Collected data
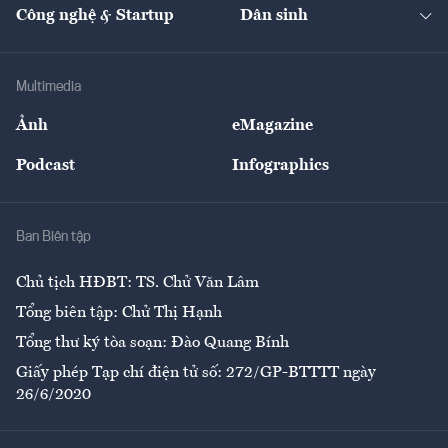
Nhà đầu tư
Du lịch
Công nghệ & Startup
Dân sinh
Tư vấn
Nông sản
Doanh nhân
Tư vấn Tiêu & Dùng
Infographics
Hạ tầng
Sức khỏe
Khung pháp lý
Doanh nghiệp
Địa phương
Thị trường
Bảo hiểm
Multimedia
Sự kiện
Nhân lực
Ảnh
eMagazine
Đẹp +
An sinh
Podcast
Infographics
Giải trí
Y tế
Nhà
Ban Biên tập
Ẩm thực
Chủ tịch HĐBT: TS. Chử Văn Lâm
Tổng biên tập: Chử Thị Hạnh
Tổng thư ký tòa soạn: Đào Quang Bính
Giấy phép Tạp chí điện tử số: 272/GP-BTTTT ngày
26/6/2020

» Work order
If a line in the entries includes the word "Tổng", copy that line out.

» Answer space
Tổng biên tập: Chử Thị Hạnh
Tổng thư ký tòa soạn: Đào Quang Bính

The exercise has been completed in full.